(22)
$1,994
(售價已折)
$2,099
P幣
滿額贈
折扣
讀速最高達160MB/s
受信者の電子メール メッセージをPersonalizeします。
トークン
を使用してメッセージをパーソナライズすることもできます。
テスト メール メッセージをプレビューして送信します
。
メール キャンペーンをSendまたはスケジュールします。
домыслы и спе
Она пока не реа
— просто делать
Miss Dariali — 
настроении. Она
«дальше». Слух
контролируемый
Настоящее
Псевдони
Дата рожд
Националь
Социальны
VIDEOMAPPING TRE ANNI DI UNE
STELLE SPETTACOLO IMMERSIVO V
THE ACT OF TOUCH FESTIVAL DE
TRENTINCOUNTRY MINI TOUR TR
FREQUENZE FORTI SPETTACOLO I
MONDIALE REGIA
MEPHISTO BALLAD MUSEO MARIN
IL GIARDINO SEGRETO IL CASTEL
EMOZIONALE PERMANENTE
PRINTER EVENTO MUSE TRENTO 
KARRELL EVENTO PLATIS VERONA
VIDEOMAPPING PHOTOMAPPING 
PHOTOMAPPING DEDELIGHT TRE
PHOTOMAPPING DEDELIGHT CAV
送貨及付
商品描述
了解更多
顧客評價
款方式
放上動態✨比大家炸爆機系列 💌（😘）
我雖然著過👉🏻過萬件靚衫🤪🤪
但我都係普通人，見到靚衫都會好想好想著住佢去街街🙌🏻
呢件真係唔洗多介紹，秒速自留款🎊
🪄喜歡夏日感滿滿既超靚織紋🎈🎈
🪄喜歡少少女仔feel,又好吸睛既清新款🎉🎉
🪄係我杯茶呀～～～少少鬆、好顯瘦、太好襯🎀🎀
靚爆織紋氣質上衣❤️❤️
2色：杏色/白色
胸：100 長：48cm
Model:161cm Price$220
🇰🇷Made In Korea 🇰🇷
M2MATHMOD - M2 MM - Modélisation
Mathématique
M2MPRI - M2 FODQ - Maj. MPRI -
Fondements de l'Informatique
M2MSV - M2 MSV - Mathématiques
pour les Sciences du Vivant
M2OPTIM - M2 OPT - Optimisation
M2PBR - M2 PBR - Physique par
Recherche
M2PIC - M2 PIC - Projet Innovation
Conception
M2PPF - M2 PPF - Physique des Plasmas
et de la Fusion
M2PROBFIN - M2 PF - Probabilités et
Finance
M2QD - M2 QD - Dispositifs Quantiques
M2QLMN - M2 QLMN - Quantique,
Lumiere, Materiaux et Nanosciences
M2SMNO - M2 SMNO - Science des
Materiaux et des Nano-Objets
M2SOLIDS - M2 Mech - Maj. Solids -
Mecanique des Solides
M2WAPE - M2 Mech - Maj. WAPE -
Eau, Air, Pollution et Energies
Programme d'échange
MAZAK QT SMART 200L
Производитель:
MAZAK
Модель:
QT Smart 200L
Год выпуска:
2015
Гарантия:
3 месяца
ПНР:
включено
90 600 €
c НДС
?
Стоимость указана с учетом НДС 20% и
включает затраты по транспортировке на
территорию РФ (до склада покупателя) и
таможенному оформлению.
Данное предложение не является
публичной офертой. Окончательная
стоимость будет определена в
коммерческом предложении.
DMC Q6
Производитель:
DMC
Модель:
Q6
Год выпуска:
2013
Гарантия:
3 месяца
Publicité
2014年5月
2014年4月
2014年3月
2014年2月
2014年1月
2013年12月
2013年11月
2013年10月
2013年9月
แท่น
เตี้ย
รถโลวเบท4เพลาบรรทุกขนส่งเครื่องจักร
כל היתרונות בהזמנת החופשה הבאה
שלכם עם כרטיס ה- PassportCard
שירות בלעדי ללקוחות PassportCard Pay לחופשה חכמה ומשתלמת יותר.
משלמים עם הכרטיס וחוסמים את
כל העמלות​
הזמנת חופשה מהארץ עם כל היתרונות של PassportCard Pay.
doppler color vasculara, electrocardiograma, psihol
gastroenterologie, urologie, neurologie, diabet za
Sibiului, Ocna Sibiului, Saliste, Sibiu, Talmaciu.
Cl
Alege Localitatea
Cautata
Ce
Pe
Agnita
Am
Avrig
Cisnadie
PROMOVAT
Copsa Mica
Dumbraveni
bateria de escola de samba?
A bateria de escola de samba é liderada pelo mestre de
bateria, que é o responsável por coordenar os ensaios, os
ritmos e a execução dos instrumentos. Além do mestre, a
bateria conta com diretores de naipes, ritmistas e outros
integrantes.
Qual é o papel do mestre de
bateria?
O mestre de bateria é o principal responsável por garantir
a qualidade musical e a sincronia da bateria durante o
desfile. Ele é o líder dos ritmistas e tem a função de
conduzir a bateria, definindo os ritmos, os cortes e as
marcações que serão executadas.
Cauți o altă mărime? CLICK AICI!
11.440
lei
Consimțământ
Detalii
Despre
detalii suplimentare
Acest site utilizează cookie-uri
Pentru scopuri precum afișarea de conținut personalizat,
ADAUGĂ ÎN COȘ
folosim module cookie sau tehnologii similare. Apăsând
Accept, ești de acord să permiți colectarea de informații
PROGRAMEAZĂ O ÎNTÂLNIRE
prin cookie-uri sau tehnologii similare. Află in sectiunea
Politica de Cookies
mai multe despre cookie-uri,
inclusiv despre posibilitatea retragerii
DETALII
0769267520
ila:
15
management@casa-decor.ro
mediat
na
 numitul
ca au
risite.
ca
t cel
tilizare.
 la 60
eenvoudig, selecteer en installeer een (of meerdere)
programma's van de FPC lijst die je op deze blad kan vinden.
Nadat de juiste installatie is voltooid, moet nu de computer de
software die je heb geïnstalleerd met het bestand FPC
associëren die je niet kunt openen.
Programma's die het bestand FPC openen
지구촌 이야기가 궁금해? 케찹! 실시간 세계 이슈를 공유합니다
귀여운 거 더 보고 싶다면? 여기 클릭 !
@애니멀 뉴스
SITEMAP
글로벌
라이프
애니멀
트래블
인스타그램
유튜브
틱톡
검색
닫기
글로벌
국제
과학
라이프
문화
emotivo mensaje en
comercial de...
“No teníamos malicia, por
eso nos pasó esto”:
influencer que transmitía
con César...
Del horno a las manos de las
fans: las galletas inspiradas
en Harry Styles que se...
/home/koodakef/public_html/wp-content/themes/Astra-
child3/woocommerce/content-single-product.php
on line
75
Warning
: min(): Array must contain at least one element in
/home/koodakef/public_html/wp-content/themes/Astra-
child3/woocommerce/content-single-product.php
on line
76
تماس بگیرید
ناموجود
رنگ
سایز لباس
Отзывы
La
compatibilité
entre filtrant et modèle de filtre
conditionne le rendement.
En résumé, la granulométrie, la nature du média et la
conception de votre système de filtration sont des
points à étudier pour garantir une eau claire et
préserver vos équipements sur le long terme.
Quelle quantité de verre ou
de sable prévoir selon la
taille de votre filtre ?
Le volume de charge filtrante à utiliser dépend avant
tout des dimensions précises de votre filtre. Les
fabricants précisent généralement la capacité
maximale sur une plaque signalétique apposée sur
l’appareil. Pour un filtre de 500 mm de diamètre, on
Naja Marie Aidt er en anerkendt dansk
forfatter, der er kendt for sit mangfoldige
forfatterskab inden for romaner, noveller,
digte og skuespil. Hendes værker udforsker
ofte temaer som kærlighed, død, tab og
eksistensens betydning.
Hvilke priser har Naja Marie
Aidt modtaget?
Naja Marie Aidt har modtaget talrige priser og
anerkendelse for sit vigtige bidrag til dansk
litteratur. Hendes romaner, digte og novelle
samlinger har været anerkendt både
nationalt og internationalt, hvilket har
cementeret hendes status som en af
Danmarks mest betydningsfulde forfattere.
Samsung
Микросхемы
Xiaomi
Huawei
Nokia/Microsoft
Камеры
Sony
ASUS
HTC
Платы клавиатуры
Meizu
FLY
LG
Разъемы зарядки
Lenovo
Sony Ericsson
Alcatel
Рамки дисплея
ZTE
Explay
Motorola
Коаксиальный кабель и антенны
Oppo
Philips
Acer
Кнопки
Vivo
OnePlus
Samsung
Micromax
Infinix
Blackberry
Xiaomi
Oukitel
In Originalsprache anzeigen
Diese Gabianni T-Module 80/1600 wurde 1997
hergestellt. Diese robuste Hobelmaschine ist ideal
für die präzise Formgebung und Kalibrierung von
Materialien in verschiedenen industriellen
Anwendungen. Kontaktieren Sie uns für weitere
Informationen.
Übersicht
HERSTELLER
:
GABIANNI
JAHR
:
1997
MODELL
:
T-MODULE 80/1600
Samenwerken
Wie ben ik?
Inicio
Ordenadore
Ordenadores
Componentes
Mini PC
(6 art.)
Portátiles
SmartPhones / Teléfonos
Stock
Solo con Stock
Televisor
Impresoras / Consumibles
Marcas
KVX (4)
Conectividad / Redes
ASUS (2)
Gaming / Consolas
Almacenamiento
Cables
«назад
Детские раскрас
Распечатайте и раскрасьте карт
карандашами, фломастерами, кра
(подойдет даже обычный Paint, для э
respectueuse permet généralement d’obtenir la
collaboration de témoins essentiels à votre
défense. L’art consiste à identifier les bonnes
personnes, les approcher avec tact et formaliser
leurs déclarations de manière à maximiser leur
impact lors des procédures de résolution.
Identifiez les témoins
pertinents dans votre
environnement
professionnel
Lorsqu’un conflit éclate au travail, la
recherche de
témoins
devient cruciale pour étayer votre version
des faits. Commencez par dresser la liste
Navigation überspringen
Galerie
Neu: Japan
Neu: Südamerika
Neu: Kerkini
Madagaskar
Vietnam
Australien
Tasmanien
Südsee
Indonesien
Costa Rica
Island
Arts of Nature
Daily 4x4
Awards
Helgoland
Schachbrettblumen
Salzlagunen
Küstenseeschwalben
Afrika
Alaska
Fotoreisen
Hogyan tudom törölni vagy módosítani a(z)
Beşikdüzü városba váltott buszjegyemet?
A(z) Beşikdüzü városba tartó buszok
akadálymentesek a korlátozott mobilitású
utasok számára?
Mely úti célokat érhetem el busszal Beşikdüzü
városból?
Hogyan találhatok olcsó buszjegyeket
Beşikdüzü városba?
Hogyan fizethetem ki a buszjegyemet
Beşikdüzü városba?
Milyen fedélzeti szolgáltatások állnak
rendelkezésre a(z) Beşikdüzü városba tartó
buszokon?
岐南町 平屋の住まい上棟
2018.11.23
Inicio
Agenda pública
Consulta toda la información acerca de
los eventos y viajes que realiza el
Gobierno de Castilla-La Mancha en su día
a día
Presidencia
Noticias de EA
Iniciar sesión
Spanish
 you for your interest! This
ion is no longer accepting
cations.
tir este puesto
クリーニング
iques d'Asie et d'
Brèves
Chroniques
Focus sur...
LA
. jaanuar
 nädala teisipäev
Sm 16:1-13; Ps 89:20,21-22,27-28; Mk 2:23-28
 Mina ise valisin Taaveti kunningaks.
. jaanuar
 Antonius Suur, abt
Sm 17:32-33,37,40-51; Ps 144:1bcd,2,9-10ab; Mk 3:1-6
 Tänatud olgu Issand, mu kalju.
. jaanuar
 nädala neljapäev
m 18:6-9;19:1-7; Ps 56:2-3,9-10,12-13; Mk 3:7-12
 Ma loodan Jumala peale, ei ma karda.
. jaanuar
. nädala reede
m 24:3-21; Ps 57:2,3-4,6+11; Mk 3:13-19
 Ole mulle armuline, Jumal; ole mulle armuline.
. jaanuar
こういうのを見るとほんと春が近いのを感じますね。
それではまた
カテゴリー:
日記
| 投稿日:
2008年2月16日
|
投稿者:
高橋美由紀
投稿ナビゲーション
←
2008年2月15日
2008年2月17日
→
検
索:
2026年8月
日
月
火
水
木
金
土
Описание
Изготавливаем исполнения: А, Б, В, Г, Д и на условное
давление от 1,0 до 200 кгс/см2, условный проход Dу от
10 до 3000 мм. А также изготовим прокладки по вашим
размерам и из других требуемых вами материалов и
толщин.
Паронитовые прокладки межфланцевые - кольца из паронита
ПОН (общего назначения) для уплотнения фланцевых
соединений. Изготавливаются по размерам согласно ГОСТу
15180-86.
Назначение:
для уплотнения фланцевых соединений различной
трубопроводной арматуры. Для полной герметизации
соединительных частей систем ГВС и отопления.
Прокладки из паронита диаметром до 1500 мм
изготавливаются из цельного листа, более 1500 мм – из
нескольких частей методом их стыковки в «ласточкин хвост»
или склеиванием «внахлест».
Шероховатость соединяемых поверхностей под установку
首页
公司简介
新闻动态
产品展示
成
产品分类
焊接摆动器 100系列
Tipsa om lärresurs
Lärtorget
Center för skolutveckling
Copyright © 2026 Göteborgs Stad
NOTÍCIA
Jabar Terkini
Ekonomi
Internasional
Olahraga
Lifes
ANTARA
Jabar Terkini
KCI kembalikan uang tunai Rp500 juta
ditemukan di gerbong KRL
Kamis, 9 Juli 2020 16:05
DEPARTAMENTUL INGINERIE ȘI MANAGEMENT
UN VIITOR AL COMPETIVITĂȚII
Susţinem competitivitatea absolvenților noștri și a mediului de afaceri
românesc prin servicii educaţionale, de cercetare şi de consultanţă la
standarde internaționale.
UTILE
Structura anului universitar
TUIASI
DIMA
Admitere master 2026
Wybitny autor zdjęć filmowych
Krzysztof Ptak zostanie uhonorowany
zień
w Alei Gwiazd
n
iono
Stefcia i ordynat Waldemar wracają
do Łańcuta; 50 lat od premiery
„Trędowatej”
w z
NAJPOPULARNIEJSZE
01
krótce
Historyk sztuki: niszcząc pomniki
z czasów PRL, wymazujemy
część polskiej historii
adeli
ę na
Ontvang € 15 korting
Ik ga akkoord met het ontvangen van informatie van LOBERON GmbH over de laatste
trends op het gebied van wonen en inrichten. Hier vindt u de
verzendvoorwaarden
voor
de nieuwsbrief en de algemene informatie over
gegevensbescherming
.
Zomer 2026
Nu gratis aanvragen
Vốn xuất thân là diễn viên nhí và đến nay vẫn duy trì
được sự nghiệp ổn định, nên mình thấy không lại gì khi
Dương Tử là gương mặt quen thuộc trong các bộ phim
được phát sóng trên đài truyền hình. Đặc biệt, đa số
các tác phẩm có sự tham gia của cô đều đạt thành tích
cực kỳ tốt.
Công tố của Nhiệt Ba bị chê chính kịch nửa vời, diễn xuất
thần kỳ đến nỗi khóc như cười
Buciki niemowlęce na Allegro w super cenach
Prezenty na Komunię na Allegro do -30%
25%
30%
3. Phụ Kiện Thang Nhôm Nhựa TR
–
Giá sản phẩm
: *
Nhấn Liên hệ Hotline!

- - - - - - -

▶ [Goal of the exercise] Count the lines above that contain the word "ritmistas". Give only the number.

▶ [Finished exercise] 2